I replied to your intro, but now that I know you are in Texas, I just want to say I'm jealous!!  You have one of the easiest states in which to homeschool.  The laws are VERY relaxed, so just find out your children's learning style and the methods (or methods) that you think will best work with your family.

I also suggest that if your kids are in public school right now that you deschool for at least 1 month for every year of public school that they have attended.

missdiane
by on Nov. 16, 2015 at 10:35 AM

I'll have to read the Texas law again. Learning methods? They've been in school so long that I feel that I need to be on the same page as the way they learn at public school. What do you mean deschool?

Quoting bluerooffarm:

I replied to your intro, but now that I know you are in Texas, I just want to say I'm jealous!!  You have one of the easiest states in which to homeschool.  The laws are VERY relaxed, so just find out your children's learning style and the methods (or methods) that you think will best work with your family.

I also suggest that if your kids are in public school right now that you deschool for at least 1 month for every year of public school that they have attended.


bluerooffarm
by Group Admin on Nov. 16, 2015 at 10:45 AM
1 mom liked this

To deschool is to take a total break from all school work.  Just relax and enjoy some freedom for a while.  Take the time to research how you want to teach, how they best learn, what they enjoy doing and would do whether they were told to or not.  When I deschooled the boys, we went to museums, I read them loads of books, we watched some documentaries, and we talked.  I found out what theyr were passionate about and centered our learning to those things.

Quoting missdiane:

I'll have to read the Texas law again.

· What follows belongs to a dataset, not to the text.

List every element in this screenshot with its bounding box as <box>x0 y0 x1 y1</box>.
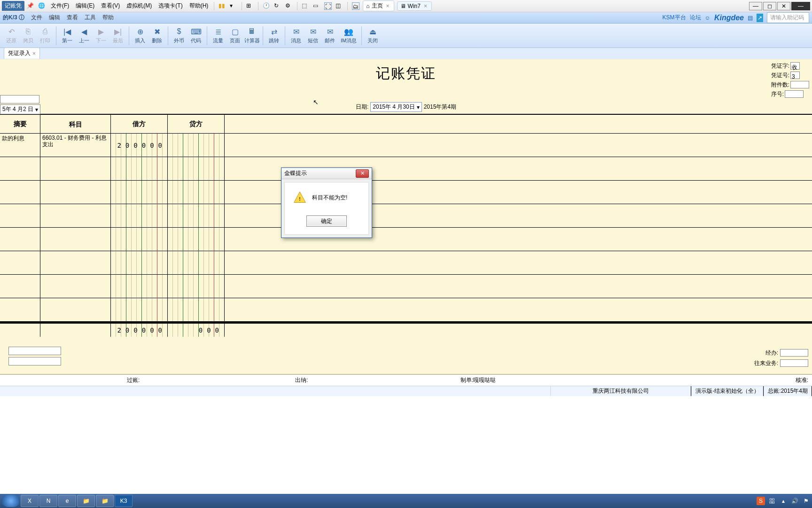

Learning methods? They've been in school so long that I feel that I need to be on the same page as the way they learn at public school. What do you mean deschool?

Quoting bluerooffarm:

I replied to your intro, but now that I know you are in Texas, I just want to say I'm jealous!!  You have one of the easiest states in which to homeschool.  The laws are VERY relaxed, so just find out your children's learning style and the methods (or methods) that you think will best work with your family.

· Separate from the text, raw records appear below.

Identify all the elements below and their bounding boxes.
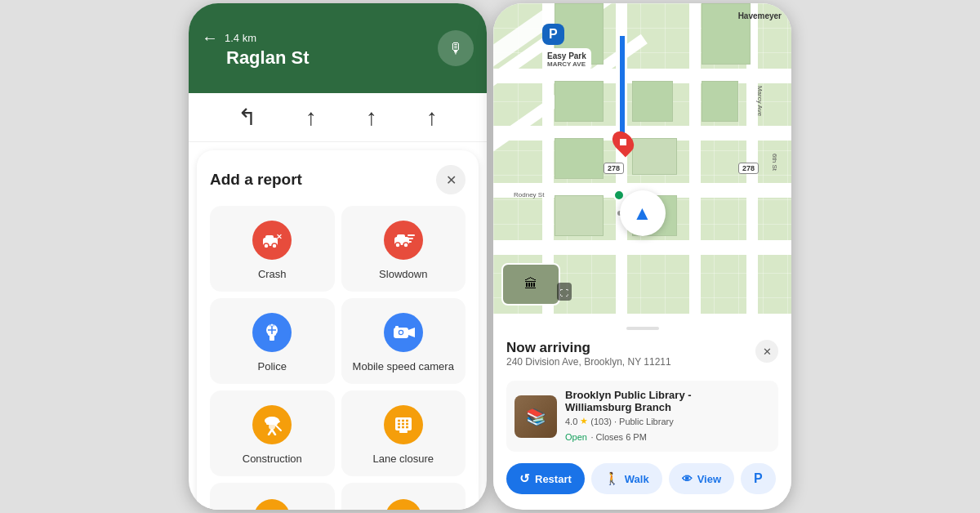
drag-handle	[626, 327, 659, 330]
walk-icon: 🚶	[604, 471, 620, 486]
map-block-5	[632, 138, 677, 175]
report-modal-header: Add a report ✕	[210, 165, 466, 194]
slowdown-icon	[384, 221, 423, 260]
svg-marker-40	[394, 509, 413, 510]
navigation-bar: ← 1.4 km Raglan St 🎙	[189, 3, 487, 93]
construction-icon	[252, 405, 292, 444]
svg-marker-21	[408, 328, 415, 337]
svg-point-20	[399, 331, 403, 334]
mic-button[interactable]: 🎙	[438, 30, 474, 66]
street-view-thumbnail[interactable]: 🏛	[501, 263, 560, 306]
easy-park-label: Easy Park MARCY AVE	[542, 48, 591, 71]
map-block-3	[702, 81, 738, 122]
open-status: Open	[565, 432, 587, 442]
phone-left: ← 1.4 km Raglan St 🎙 ↰ ↑ ↑ ↑ Add a repor…	[189, 3, 487, 510]
svg-point-3	[272, 243, 277, 248]
turn-left-arrow-icon: ↰	[238, 104, 256, 131]
sixth-st-label: 6th St	[771, 154, 778, 171]
road-badge-278-left: 278	[604, 163, 624, 174]
street-view-expand[interactable]: ⛶	[557, 283, 572, 301]
svg-line-27	[272, 430, 275, 435]
parking-badge: P	[542, 24, 564, 45]
arrival-address: 240 Division Ave, Brooklyn, NY 11211	[506, 356, 671, 368]
arrow-up-icon: ▲	[633, 202, 653, 225]
crash-label: Crash	[258, 268, 287, 280]
lane-closure-icon	[384, 405, 423, 444]
expand-icon: ⛶	[560, 288, 568, 297]
havemeyer-text: Havemeyer	[738, 11, 782, 20]
walk-label: Walk	[625, 473, 649, 485]
place-info: Brooklyn Public Library -Williamsburg Br…	[565, 389, 692, 444]
place-image: 📚	[514, 395, 557, 438]
svg-point-2	[264, 243, 269, 248]
report-modal: Add a report ✕ ✕	[197, 150, 479, 510]
road-badge-278-right: 278	[738, 163, 759, 174]
svg-point-7	[395, 243, 400, 248]
road-number-left-text: 278	[608, 164, 620, 172]
place-card[interactable]: 📚 Brooklyn Public Library -Williamsburg …	[506, 381, 778, 452]
slowdown-label: Slowdown	[379, 268, 427, 280]
map-block-4	[555, 138, 604, 179]
map-block-1	[555, 81, 604, 122]
map-pin-destination	[614, 130, 632, 154]
view-label: View	[697, 473, 721, 485]
easy-park-sub: MARCY AVE	[547, 60, 586, 68]
construction-label: Construction	[243, 453, 302, 465]
park-label: P	[754, 471, 763, 486]
restart-icon: ↺	[519, 471, 530, 486]
report-item-lane-closure[interactable]: Lane closure	[341, 390, 466, 476]
place-rating: 4.0 ★ (103) · Public Library	[565, 416, 692, 426]
star-icon: ★	[580, 416, 588, 426]
report-item-police[interactable]: Police	[210, 298, 335, 384]
havemeyer-label: Havemeyer	[738, 11, 782, 20]
walk-button[interactable]: 🚶 Walk	[591, 463, 662, 494]
park-button[interactable]: P	[741, 463, 776, 494]
restart-button[interactable]: ↺ Restart	[506, 463, 585, 494]
speed-camera-icon	[384, 313, 423, 352]
screenshot-container: ← 1.4 km Raglan St 🎙 ↰ ↑ ↑ ↑ Add a repor…	[0, 0, 980, 513]
arrival-panel: Now arriving 240 Division Ave, Brooklyn,…	[493, 314, 791, 507]
police-icon	[252, 313, 292, 352]
svg-rect-1	[265, 235, 274, 240]
straight-arrow-icon-2: ↑	[366, 105, 377, 131]
police-label: Police	[258, 360, 287, 372]
review-count: (103)	[590, 417, 612, 426]
report-item-construction[interactable]: Construction	[210, 390, 335, 476]
nav-arrow-back: ←	[202, 29, 218, 47]
report-item-breakdown[interactable]: !	[210, 483, 335, 510]
lane-closure-label: Lane closure	[373, 453, 434, 465]
place-status-line: Open · Closes 6 PM	[565, 429, 692, 444]
close-button[interactable]: ✕	[436, 165, 466, 194]
rodney-st-label: Rodney St	[514, 191, 544, 199]
report-items-grid: ✕ Crash	[210, 206, 466, 510]
arrival-close-button[interactable]: ✕	[755, 340, 778, 363]
marcy-ave-label: Marcy Ave	[756, 86, 764, 116]
marcy-ave-text: Marcy Ave	[756, 86, 764, 116]
street-name: Raglan St	[226, 47, 474, 69]
report-item-hazard[interactable]: !	[341, 483, 466, 510]
arrival-header: Now arriving 240 Division Ave, Brooklyn,…	[506, 340, 778, 377]
rodney-st-text: Rodney St	[514, 191, 544, 199]
view-button[interactable]: 👁 View	[669, 463, 734, 494]
svg-text:✕: ✕	[276, 233, 283, 241]
status-separator: · Closes 6 PM	[590, 432, 646, 442]
parking-label: P	[549, 27, 558, 41]
place-type: Public Library	[619, 417, 674, 426]
report-item-crash[interactable]: ✕ Crash	[210, 206, 335, 292]
action-buttons: ↺ Restart 🚶 Walk 👁 View P	[506, 463, 778, 494]
map-area[interactable]: P Easy Park MARCY AVE Havemeyer Marcy Av…	[493, 3, 791, 314]
report-item-speed-camera[interactable]: Mobile speed camera	[341, 298, 466, 384]
nav-distance: ← 1.4 km	[202, 29, 474, 47]
report-item-slowdown[interactable]: Slowdown	[341, 206, 466, 292]
close-icon: ✕	[763, 346, 772, 358]
phone-right: P Easy Park MARCY AVE Havemeyer Marcy Av…	[493, 3, 791, 510]
separator: ·	[614, 417, 617, 426]
straight-arrow-icon: ↑	[305, 105, 317, 131]
microphone-icon: 🎙	[448, 40, 463, 57]
close-icon: ✕	[446, 172, 457, 188]
sixth-st-text: 6th St	[771, 154, 778, 171]
distance-text: 1.4 km	[225, 32, 256, 44]
nav-arrows-bar: ↰ ↑ ↑ ↑	[189, 93, 487, 142]
crash-icon: ✕	[252, 221, 292, 260]
hazard-icon: !	[385, 499, 421, 510]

I also suggest that if your kids are in public school right now that you deschool for at least 1 month for every year of public school that they have attended.



missdiane
by on Nov. 16, 2015 at 12:09 PM

ok so maybe a good 4 to 5 months? I'm getting as much info as I can. I have a church friend who was homeschooled herself and is going to homeschool her kids. She has sent me to a few links on info I'm going to read asap. I'm pulling as many websites I can so I make sure I'm making the best decision before pulling my kids out of school. When you homeschool do you basically get to pick whatever you want to teach your children?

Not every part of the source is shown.